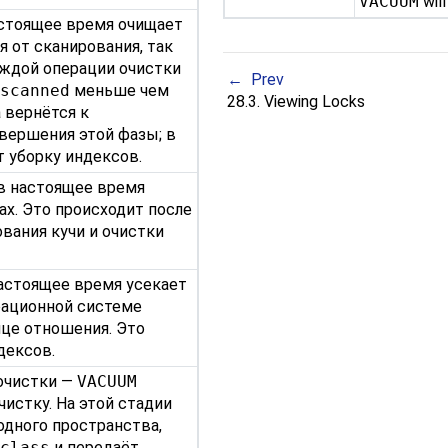
VACUUM
will
стоящее время очищает
ся от сканирования, так
аждой операции очистки
Prev
_scanned
меньше чем
28.3. Viewing Locks
а вернётся к
вершения этой фазы; в
т уборку индексов.
в настоящее время
ах. Это происходит после
вания кучи и очистки
астоящее время усекает
рационной системе
нце отношения. Это
дексов.
очистки —
VACUUM
истку. На этой стадии
одного пространства,
_class
и передаёт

▶ _Assignment_:
Your reply should consist of the data, transcribed exactly, and should hold no pictures.

▶ _Written solution_:
VACUUM
will
стоящее время очищает
ся от сканирования, так
аждой операции очистки
Prev
_scanned
меньше чем
28.3. Viewing Locks
а вернётся к
вершения этой фазы; в
т уборку индексов.
в настоящее время
ах. Это происходит после
вания кучи и очистки
астоящее время усекает
рационной системе
нце отношения. Это
дексов.
очистки —
VACUUM
истку. На этой стадии
одного пространства,
_class
и передаёт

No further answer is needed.